Toronto’s Cinematic Identity Crisis

What does it mean that one of the world’s great film festivals resides in a city that has no film identity of its own? Toronto, on film and on the streets, lives permanently on the brink.


Toronto’s proudest landmark turned into the gesture many feel the city makes toward its visitors and residents alike.

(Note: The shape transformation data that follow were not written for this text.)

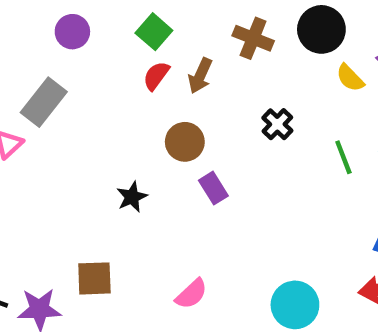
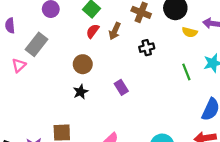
yellow semicircle: (350, 78) -> (190, 32), turned -32
black cross: (277, 124) -> (147, 48), moved, turned 32
brown circle: (185, 142) -> (83, 64), moved

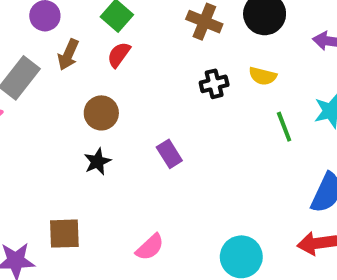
brown arrow: (115, 31) -> (68, 55), moved
yellow semicircle: (190, 32) -> (263, 76), moved

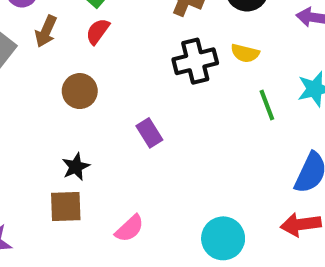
black cross: (214, 84) -> (195, 61), size x1.5
black star: (97, 162) -> (76, 167), moved
brown square: (64, 234) -> (66, 207), moved

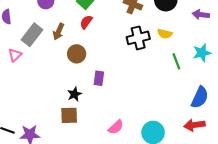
brown arrow: (46, 31) -> (59, 32), moved
purple rectangle: (149, 133) -> (99, 78), moved, turned 40
pink semicircle: (130, 228) -> (116, 127), moved

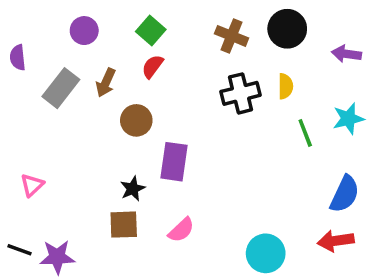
yellow semicircle: (165, 34) -> (285, 86), turned -104
pink triangle: (15, 55) -> (32, 185), moved
purple rectangle: (99, 78) -> (174, 162), size x1.5
pink semicircle: (116, 127) -> (181, 230), moved

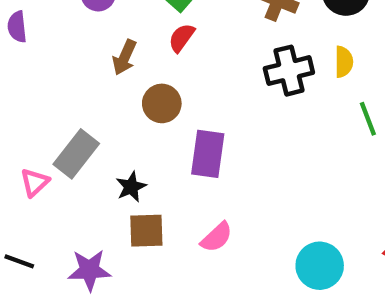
gray rectangle: (61, 88) -> (76, 154), moved
black star: (133, 189) -> (131, 187), moved
purple star: (57, 257) -> (89, 270), moved

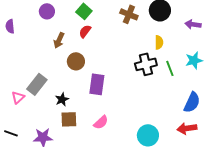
black cross: (289, 71) -> (146, 64), moved

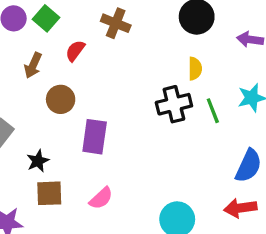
green square: (84, 11) -> (46, 18), moved
brown cross: (129, 14) -> (116, 23), moved

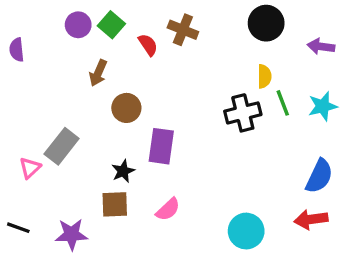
red semicircle: (75, 51) -> (148, 45), moved, turned 110
green line: (213, 111) -> (283, 103), moved
black star: (38, 161) -> (123, 171), moved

Few cities of comparable size and cultural ambition have so little presence on screen as Toronto. Painfully, when Toronto has appeared in film it has most often been as a stand-in for somewhere else. Mary Harron’s American Psycho (2000) staged Patrick Bateman’s Wall Street world on Bay Street, with Toronto high-rises dressed as Manhattan lofts. Rob Marshall’s Chicago (2002) recreated Prohibition-era Illinois entirely in Toronto studios. Guillermo del Toro’s The Shape of Water (2017) used Toronto and Hamilton to play Cold War Baltimore. The Incredible Hulk (2008) and Suicide Squad (2016) transformed Yonge Street into New York. Mean Girls (2004) substituted Toronto suburbs for Evanston, Illinois, while My Big Fat Greek Wedding (2002) stood Chicago on Canadian ground. Even the first X-Men (2000) filmed in Toronto, with Casa Loma dressed as an American estate.